Webhook funcionando não é webhook esquecido. Três hábitos evitam a maior parte das surpresas: conferir o log de eventos inválidos uma vez por semana, testar o fluxo inteiro sempre que subir um produto novo na plataforma, e revisar a assinatura de eventos depois de qualquer aviso de mudança na documentação da plataforma.

O rastreamento de vendas só é confiável enquanto os dois lados da linha continuam falando a mesma língua. A integração com a Hotmart, com a Kiwify ou com qualquer outra plataforma não é um estado permanente — é uma configuração que precisa sobreviver a mudanças que você não controla.

Perguntas frequentes

Webhook e postback são a mesma coisa?

Na prática do dia a dia, sim: os dois nomes descrevem uma chamada HTTP que sai do servidor da plataforma de vendas para o seu. A diferença é de ênfase. Webhook é o nome do evento e do mecanismo de assinatura; postback é o nome da chamada de retorno que fecha a cadeia de atribuição do clique.

Preciso assinar todos os eventos disponíveis?

Não, e assinar tudo atrapalha. Cada evento assinado gera chamadas ao seu endpoint. Assine o que muda alguma coisa no relatório: aprovação, recusa, reembolso, chargeback e cancelamento de assinatura. Eventos de navegação ou de carrinho raramente valem o ruído.

Qual resposta o meu endpoint precisa devolver?

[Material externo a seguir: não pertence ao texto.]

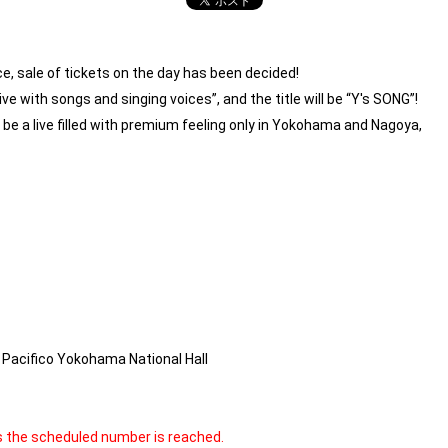
, sale of tickets on the day has been decided!
live with songs and singing voices”, and the title will be “Y's SONG”!
 be a live filled with premium feeling only in Yokohama and Nagoya,
Pacifico Yokohama National Hall
as the scheduled number is reached.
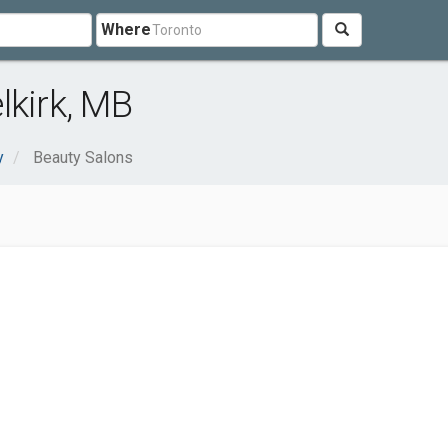
Where
lkirk, MB
y
Beauty Salons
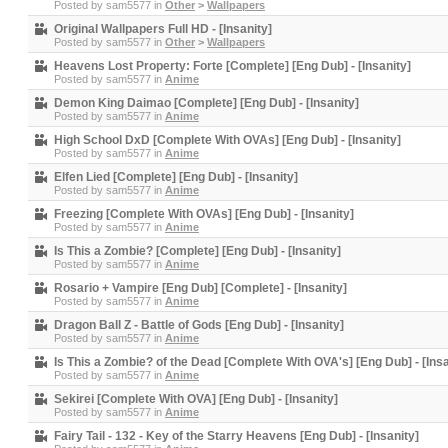
Posted by
sam5577
in
Other
>
Wallpapers
Original Wallpapers Full HD - [Insanity]
Posted by
sam5577
in
Other
>
Wallpapers
Heavens Lost Property: Forte [Complete] [Eng Dub] - [Insanity]
Posted by
sam5577
in
Anime
Demon King Daimao [Complete] [Eng Dub] - [Insanity]
Posted by
sam5577
in
Anime
High School DxD [Complete With OVAs] [Eng Dub] - [Insanity]
Posted by
sam5577
in
Anime
Elfen Lied [Complete] [Eng Dub] - [Insanity]
Posted by
sam5577
in
Anime
Freezing [Complete With OVAs] [Eng Dub] - [Insanity]
Posted by
sam5577
in
Anime
Is This a Zombie? [Complete] [Eng Dub] - [Insanity]
Posted by
sam5577
in
Anime
Rosario + Vampire [Eng Dub] [Complete] - [Insanity]
Posted by
sam5577
in
Anime
Dragon Ball Z - Battle of Gods [Eng Dub] - [Insanity]
Posted by
sam5577
in
Anime
Is This a Zombie? of the Dead [Complete With OVA's] [Eng Dub] - [Insa
Posted by
sam5577
in
Anime
Sekirei [Complete With OVA] [Eng Dub] - [Insanity]
Posted by
sam5577
in
Anime
Fairy Tail - 132 - Key of the Starry Heavens [Eng Dub] - [Insanity]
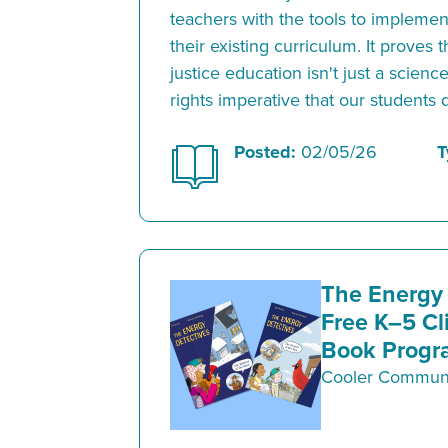
teachers with the tools to implement
their existing curriculum. It proves
justice education isn't just a scien
rights imperative that our students
Posted:
02/05/26
T
The Energy 
Free K–5 Cl
Book Progr
Cooler Communi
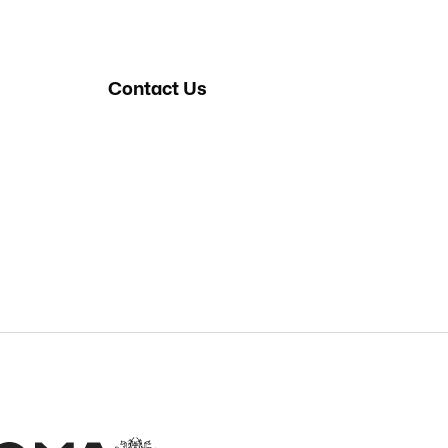
Contact Us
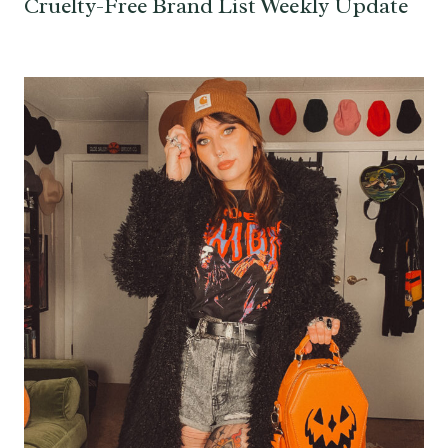
Cruelty-Free Brand List Weekly Update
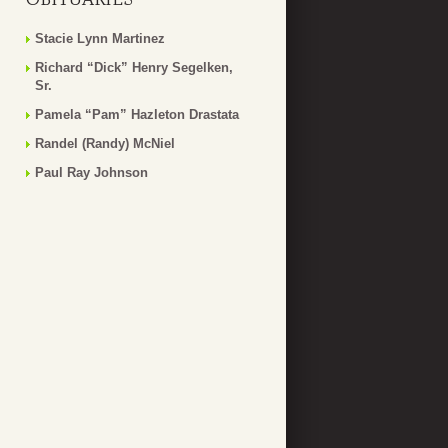
Stacie Lynn Martinez
Richard “Dick” Henry Segelken,
Sr.
Pamela “Pam” Hazleton Drastata
Randel (Randy) McNiel
Paul Ray Johnson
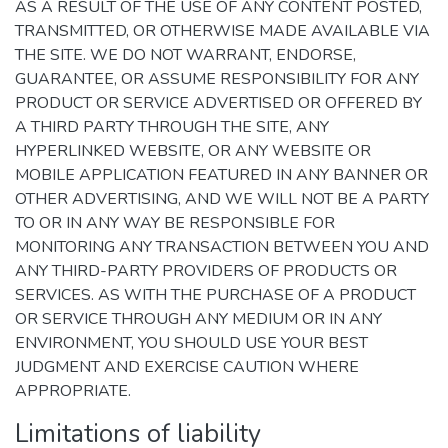
AS A RESULT OF THE USE OF ANY CONTENT POSTED,
TRANSMITTED, OR OTHERWISE MADE AVAILABLE VIA
THE SITE. WE DO NOT WARRANT, ENDORSE,
GUARANTEE, OR ASSUME RESPONSIBILITY FOR ANY
PRODUCT OR SERVICE ADVERTISED OR OFFERED BY
A THIRD PARTY THROUGH THE SITE, ANY
HYPERLINKED WEBSITE, OR ANY WEBSITE OR
MOBILE APPLICATION FEATURED IN ANY BANNER OR
OTHER ADVERTISING, AND WE WILL NOT BE A PARTY
TO OR IN ANY WAY BE RESPONSIBLE FOR
MONITORING ANY TRANSACTION BETWEEN YOU AND
ANY THIRD-PARTY PROVIDERS OF PRODUCTS OR
SERVICES. AS WITH THE PURCHASE OF A PRODUCT
OR SERVICE THROUGH ANY MEDIUM OR IN ANY
ENVIRONMENT, YOU SHOULD USE YOUR BEST
JUDGMENT AND EXERCISE CAUTION WHERE
APPROPRIATE.
Limitations of liability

Qualquer código 2xx, o mais rápido possível. Redirect, 401, 404, 500 ou demora acima do timeout da plataforma são tratados como falha e disparam a política de reenvio. Corpo da resposta não importa; o código e o tempo, sim.

A plataforma pode desligar meu webhook sozinha?

Pode. Várias plataformas pausam ou desativam a fila depois de um número de falhas consecutivas no mesmo endpoint. O sintoma é o evento parar de chegar de um dia para o outro sem você ter mexido em nada. A verificação é no painel da plataforma, na tela de webhooks.

Por que preciso deduplicar se cada venda é uma só?

Porque a chamada é que se repete, não a venda. Retry por falha, reprocessamento de fila e mudança de status geram novas chamadas para o mesmo pedido. Sem deduplicação por id de transação, um reprocessamento vira faturamento fictício no relatório.

Consigo testar o webhook sem rodar tráfego pago?

Sim. Use o disparo de teste do painel da plataforma, quando existir, ou faça uma compra real de valor baixo pelo seu próprio link de redirect. Depois confira no log se o evento chegou, se casou com um clique e se o valor e o id da transação foram lidos nos campos certos.